Your answer should be an exact copy of every record.

Recorded data:
#####

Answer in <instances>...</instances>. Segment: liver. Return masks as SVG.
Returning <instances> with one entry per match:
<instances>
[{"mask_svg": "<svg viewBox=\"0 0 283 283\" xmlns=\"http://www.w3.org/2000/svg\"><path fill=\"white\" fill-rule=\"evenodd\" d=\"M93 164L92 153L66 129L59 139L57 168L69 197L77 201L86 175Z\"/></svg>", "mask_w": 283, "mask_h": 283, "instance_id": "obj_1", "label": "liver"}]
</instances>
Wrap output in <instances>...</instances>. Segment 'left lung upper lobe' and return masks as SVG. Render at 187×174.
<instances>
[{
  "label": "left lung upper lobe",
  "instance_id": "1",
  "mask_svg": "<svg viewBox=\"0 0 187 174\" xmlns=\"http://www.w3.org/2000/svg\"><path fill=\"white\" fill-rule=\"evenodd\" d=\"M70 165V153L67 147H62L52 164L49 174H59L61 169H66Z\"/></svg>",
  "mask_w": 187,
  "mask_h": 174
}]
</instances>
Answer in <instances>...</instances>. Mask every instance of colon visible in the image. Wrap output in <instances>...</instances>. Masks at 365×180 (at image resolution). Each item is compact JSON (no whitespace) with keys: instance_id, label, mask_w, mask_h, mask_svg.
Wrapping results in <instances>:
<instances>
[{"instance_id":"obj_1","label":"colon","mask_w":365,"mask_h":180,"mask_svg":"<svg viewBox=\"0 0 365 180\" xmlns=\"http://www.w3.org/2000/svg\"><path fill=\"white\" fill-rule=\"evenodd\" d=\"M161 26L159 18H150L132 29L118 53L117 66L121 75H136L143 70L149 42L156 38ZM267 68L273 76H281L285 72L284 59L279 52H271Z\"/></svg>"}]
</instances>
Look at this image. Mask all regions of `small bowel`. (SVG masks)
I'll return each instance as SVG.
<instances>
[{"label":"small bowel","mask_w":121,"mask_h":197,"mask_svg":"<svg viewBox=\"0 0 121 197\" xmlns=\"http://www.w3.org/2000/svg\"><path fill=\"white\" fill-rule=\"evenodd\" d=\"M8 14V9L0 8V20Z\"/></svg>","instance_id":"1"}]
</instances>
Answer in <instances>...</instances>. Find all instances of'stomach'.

#####

▶ _Response area_:
Answer in <instances>...</instances>. Segment: liver. Return masks as SVG.
Returning <instances> with one entry per match:
<instances>
[{"mask_svg": "<svg viewBox=\"0 0 283 283\" xmlns=\"http://www.w3.org/2000/svg\"><path fill=\"white\" fill-rule=\"evenodd\" d=\"M93 164L92 153L66 129L59 139L57 168L69 197L77 201L86 175Z\"/></svg>", "mask_w": 283, "mask_h": 283, "instance_id": "obj_1", "label": "liver"}]
</instances>
Wrap output in <instances>...</instances>. Segment 'left lung upper lobe' and return masks as SVG. Render at 187×174.
<instances>
[{
  "label": "left lung upper lobe",
  "instance_id": "1",
  "mask_svg": "<svg viewBox=\"0 0 187 174\" xmlns=\"http://www.w3.org/2000/svg\"><path fill=\"white\" fill-rule=\"evenodd\" d=\"M70 165V153L67 147H62L52 164L49 174H59L61 169H66Z\"/></svg>",
  "mask_w": 187,
  "mask_h": 174
}]
</instances>
Answer in <instances>...</instances>. Mask every instance of colon visible in the image. Wrap output in <instances>...</instances>. Masks at 365×180 (at image resolution). Each item is compact JSON (no whitespace) with keys: instance_id, label, mask_w, mask_h, mask_svg.
Wrapping results in <instances>:
<instances>
[{"instance_id":"obj_1","label":"colon","mask_w":365,"mask_h":180,"mask_svg":"<svg viewBox=\"0 0 365 180\" xmlns=\"http://www.w3.org/2000/svg\"><path fill=\"white\" fill-rule=\"evenodd\" d=\"M161 26L159 18H150L132 29L118 53L117 66L121 75H136L143 70L149 42L156 38ZM267 68L273 76H281L285 72L284 59L279 52H271Z\"/></svg>"}]
</instances>
Look at this image. Mask all regions of `small bowel`. (SVG masks)
I'll return each instance as SVG.
<instances>
[{"label":"small bowel","mask_w":121,"mask_h":197,"mask_svg":"<svg viewBox=\"0 0 121 197\" xmlns=\"http://www.w3.org/2000/svg\"><path fill=\"white\" fill-rule=\"evenodd\" d=\"M8 14V9L0 8V20Z\"/></svg>","instance_id":"1"}]
</instances>
Answer in <instances>...</instances>. Find all instances of'stomach'.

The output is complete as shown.